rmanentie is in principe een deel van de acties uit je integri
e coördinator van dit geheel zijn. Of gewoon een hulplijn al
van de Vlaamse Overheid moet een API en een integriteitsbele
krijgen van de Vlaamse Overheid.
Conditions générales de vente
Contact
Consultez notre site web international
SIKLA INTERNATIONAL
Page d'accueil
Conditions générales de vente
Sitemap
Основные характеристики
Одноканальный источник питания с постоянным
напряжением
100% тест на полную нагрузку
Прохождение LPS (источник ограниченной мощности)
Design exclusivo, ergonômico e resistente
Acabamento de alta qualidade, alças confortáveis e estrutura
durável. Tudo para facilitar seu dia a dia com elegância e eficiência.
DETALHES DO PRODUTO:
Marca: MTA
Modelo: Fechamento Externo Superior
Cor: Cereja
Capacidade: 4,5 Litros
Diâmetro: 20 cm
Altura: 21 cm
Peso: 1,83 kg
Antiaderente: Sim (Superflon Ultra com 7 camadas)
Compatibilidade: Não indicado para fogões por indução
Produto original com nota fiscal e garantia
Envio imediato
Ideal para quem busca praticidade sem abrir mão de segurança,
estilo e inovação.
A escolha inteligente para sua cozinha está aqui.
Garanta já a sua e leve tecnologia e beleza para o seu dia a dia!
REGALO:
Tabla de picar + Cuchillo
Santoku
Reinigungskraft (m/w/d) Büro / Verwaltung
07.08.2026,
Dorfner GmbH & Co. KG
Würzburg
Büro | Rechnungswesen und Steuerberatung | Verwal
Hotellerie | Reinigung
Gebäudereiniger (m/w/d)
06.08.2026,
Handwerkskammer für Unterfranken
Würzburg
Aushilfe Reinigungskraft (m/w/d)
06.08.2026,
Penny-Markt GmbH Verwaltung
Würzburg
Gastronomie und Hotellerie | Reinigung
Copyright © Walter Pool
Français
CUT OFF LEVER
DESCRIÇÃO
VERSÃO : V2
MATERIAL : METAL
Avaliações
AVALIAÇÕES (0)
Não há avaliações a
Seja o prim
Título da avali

──────────

PROBLEM - Exactly how many lines in the listing above contain the word "Vlaamse"? Only the number should be given.

PROBLEM SOLUTION - 2